Here are some tips for understanding the job offer letter:
In most cases, the offer letter should include information about how you will be paid. This may state the frequency of paychecks, whether you will be paid hourly or on a salary basis, and if you will be eligible for commission or bonus payments. In most cases, your compensation will be stated before taxes, so your take-home pay may be very different than what is stated in the offer. If you need help in determining how much you will actually be bringing home in each paycheck, you may want to consult an accountant or ask your HR representative to help you with the calculations.
For commission-based positions, it’s wise to ask about draws and how often commission checks are issued. Some companies only pay commissions one time per month, so it’s important to know this information up front for budgeting purposes.
Details About The Job
A job is much more than just a title, so many companies include information about the daily responsibilities or some type of job description. You should understand the schedule for the job and what will be expected of you. If this information isn’t included, ask the hiring manager for a copy of the job description. This doesn’t mean that it’s written in stone and you will only be required to do those things listed in the description, but it is a good starting point to learn about what you will be doing when you start the position.
If your position is full-time, it’s likely that you will be offered some type of benefits package by the employer.
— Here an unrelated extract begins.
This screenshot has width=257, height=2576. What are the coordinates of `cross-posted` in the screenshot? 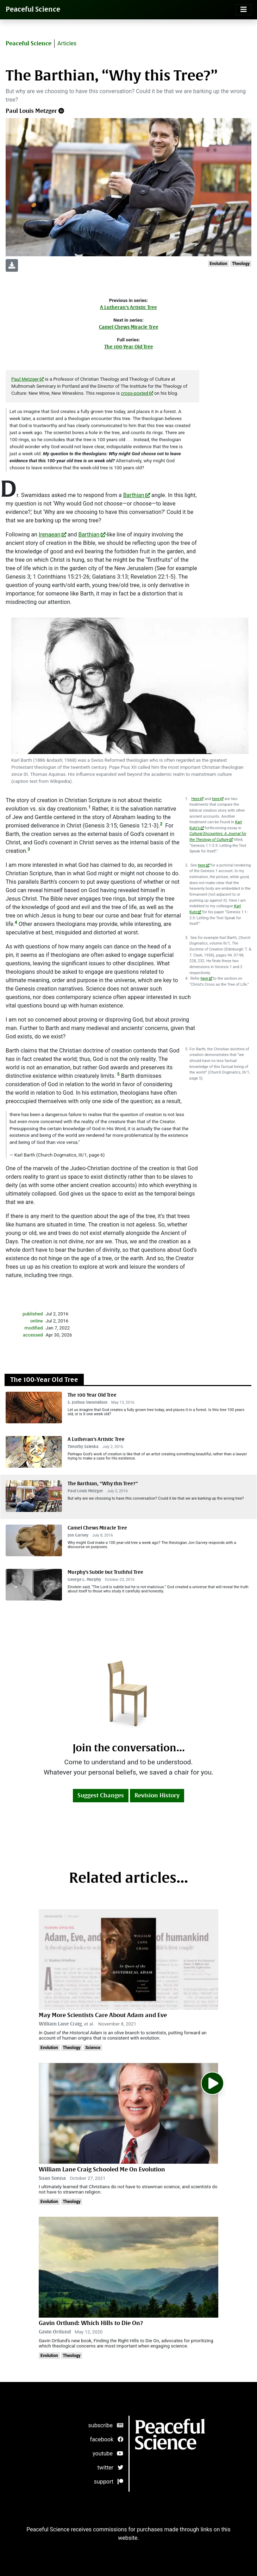 It's located at (134, 393). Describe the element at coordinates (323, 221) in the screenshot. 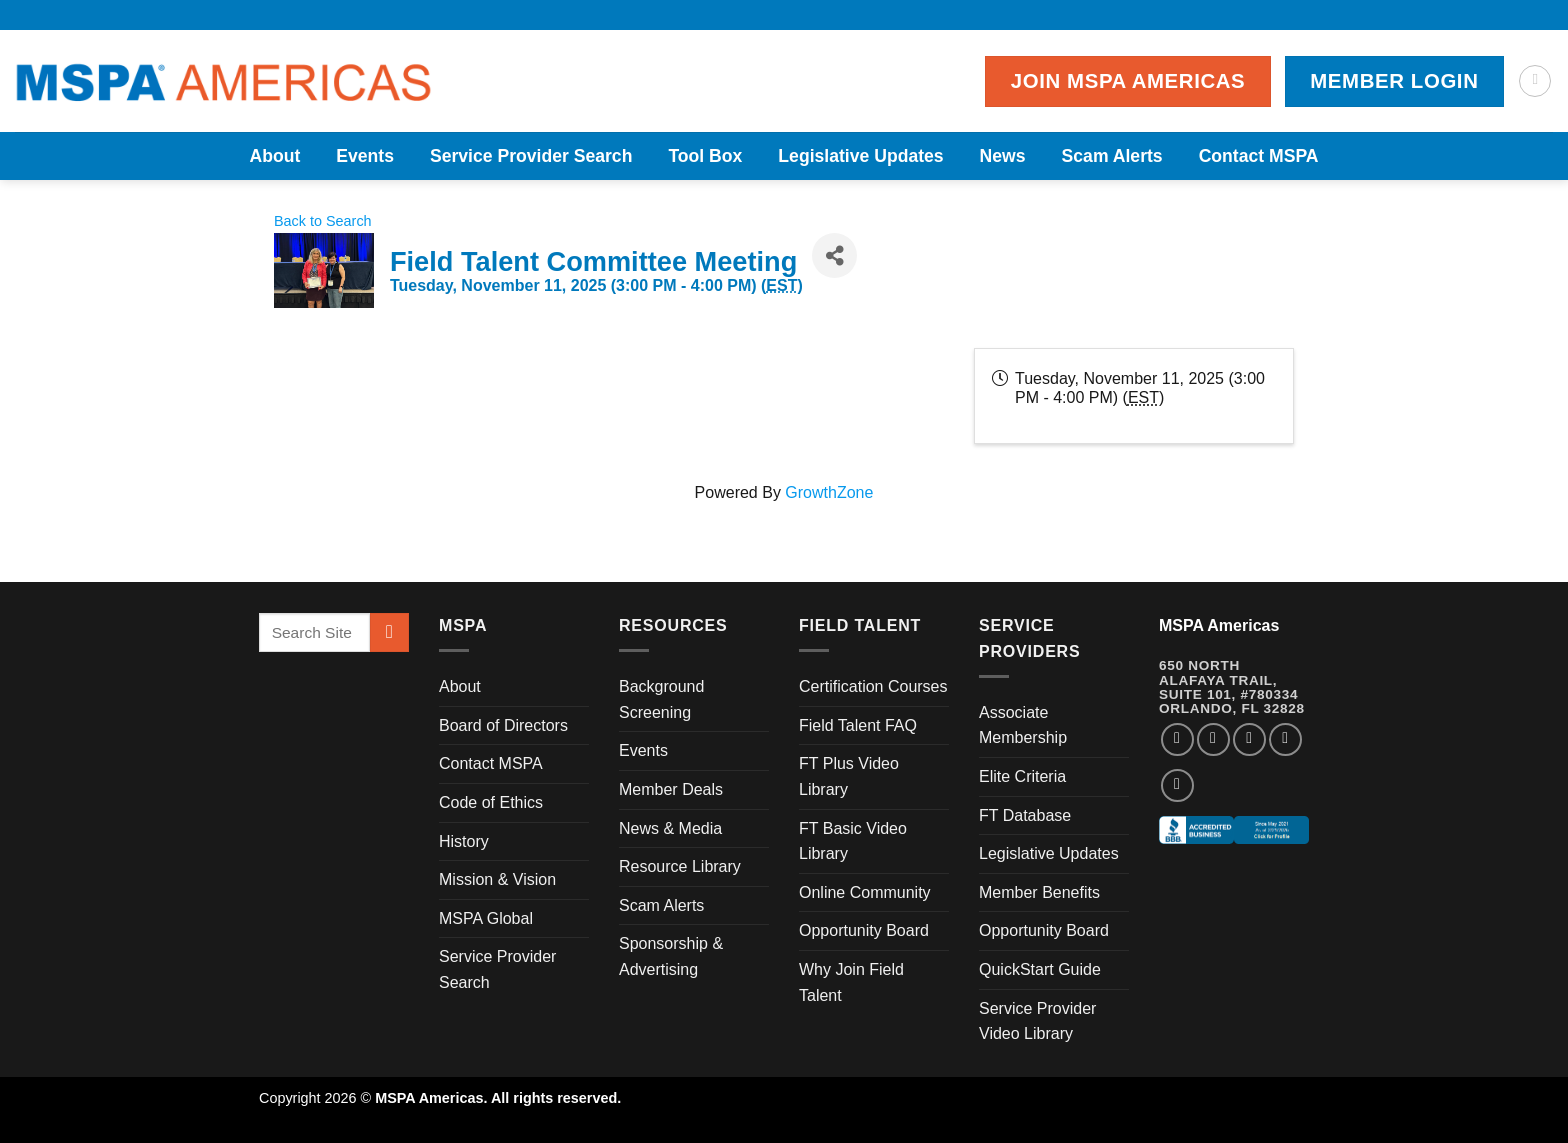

You should pay careful attention to what is offered because these benefits can actually add significant value to the overall compensation package.
Look for information on insurance plans, 401(k) or other retirement savings plans, and other benefits offerings that may be available to you. Employer-based benefits plans can actually add significant value to a position. Some companies offer matching for their retirement savings plans, contributions towards insurance, and tuition reimbursement. If you take advantage of any or all of these options, you may end up with a much more lucrative position than was initially indicated in just the compensation portion of the offer.
Some employers include information about the next steps in their offer letters. For example, if you must undergo a background check or drug test, that information may be included in the offer letter. The letter may also indicate when you can start or how to determine your start date. Now is the time to ask questions if something is unclear or if you need additional information.
Don’t accept the offer if you’re unsure of what the position entails. The recruiter or hiring manager should be able to answer these questions before you start. Good luck finding your next job, and make sure you fully understand the job offer before you accept it!